Directions. Every entry below should come back unchanged, except that the pictures are dropped.

================

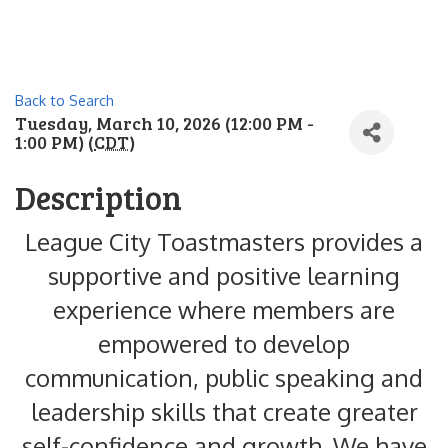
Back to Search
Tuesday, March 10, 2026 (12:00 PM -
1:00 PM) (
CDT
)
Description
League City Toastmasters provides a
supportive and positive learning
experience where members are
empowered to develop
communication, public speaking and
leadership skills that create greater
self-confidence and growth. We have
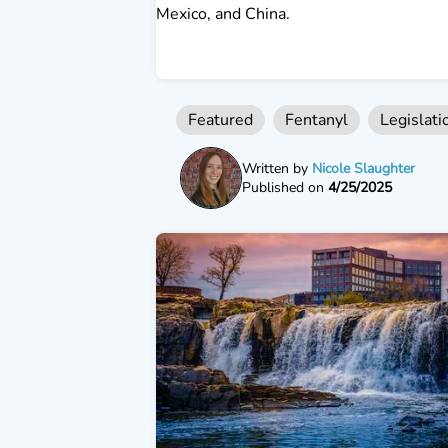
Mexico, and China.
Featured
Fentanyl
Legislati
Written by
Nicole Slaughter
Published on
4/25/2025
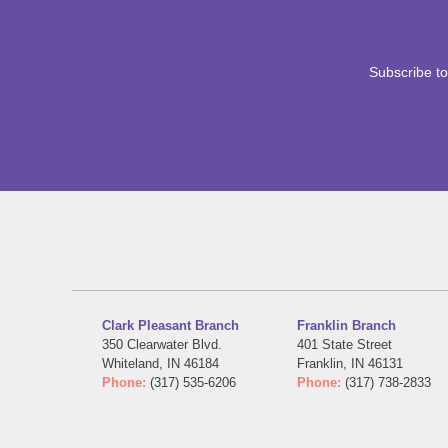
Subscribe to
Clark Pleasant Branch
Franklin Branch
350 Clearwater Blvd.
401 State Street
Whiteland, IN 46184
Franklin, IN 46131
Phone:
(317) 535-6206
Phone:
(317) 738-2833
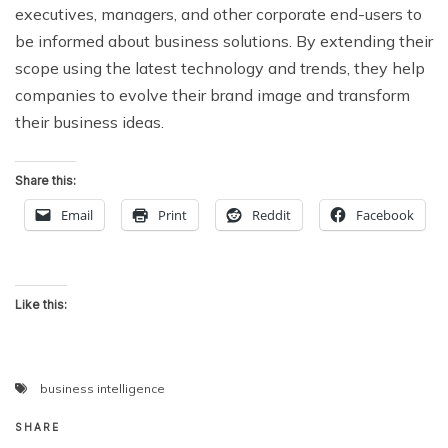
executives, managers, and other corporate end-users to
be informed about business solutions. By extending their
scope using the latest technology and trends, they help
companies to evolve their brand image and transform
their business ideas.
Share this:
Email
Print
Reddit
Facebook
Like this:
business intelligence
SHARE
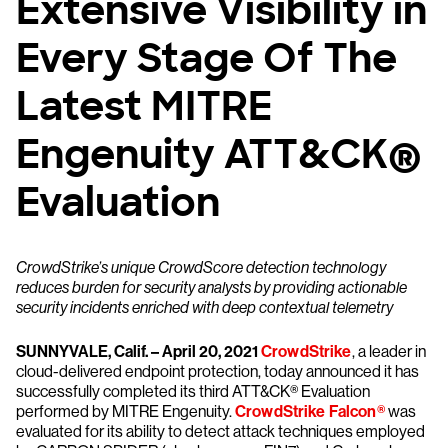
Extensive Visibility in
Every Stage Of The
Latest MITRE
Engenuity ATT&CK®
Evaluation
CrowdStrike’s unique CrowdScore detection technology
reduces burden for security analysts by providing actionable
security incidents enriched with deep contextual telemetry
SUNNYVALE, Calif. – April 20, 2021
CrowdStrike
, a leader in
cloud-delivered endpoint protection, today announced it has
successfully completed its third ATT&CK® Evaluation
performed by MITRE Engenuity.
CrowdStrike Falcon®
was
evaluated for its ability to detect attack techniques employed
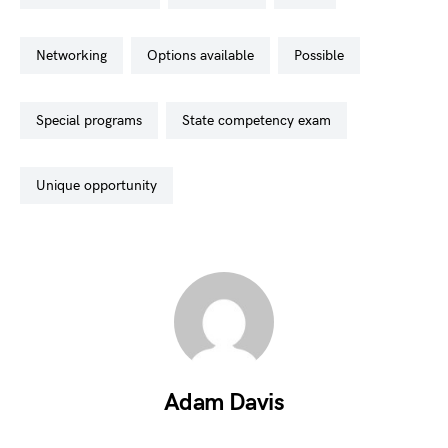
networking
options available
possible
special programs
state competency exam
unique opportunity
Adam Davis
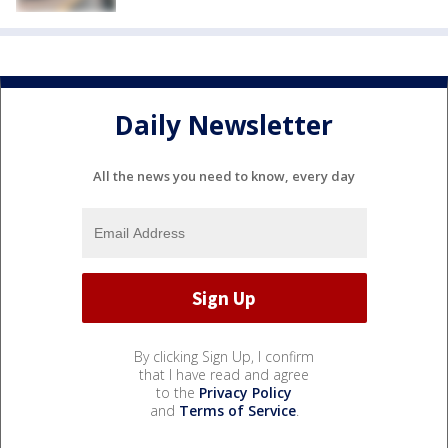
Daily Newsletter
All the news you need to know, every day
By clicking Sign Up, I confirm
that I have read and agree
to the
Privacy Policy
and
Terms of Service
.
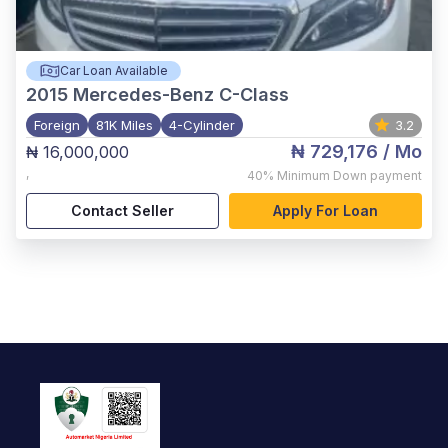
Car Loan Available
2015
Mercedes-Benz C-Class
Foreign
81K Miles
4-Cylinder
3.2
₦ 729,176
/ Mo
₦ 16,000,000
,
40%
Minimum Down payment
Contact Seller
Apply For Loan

================

Exercise answer.
Back to Search
Tuesday, March 10, 2026 (12:00 PM -
1:00 PM) (
CDT
)
Description
League City Toastmasters provides a
supportive and positive learning
experience where members are
empowered to develop
communication, public speaking and
leadership skills that create greater
self-confidence and growth. We have
Mexico, and China.
Featured
Fentanyl
Legislati
Written by
Nicole Slaughter
Published on
4/25/2025
Subscribe to
Clark Pleasant Branch
Franklin Branch
350 Clearwater Blvd.
401 State Street
Whiteland, IN 46184
Franklin, IN 46131
Phone:
(317) 535-6206
Phone:
(317) 738-2833
executives, managers, and other corporate end-users to
be informed about business solutions. By extending their
scope using the latest technology and trends, they help
companies to evolve their brand image and transform
their business ideas.
Share this:
Email
Print
Reddit
Facebook
Like this:
business intelligence
SHARE
Extensive Visibility in
Every Stage Of The
Latest MITRE
Engenuity ATT&CK®
Evaluation
CrowdStrike’s unique CrowdScore detection technology
reduces burden for security analysts by providing actionable
security incidents enriched with deep contextual telemetry
SUNNYVALE, Calif. – April 20, 2021
CrowdStrike
, a leader in
cloud-delivered endpoint protection, today announced it has
successfully completed its third ATT&CK® Evaluation
performed by MITRE Engenuity.
CrowdStrike Falcon®
was
evaluated for its ability to detect attack techniques employed
networking
options available
possible
special programs
state competency exam
unique opportunity
Adam Davis
Daily Newsletter
All the news you need to know, every day
By clicking Sign Up, I confirm
that I have read and agree
to the
Privacy Policy
and
Terms of Service
.
Car Loan Available
2015
Mercedes-Benz C-Class
Foreign
81K Miles
4-Cylinder
3.2
₦ 729,176
/ Mo
₦ 16,000,000
,
40%
Minimum Down payment
Contact Seller
Apply For Loan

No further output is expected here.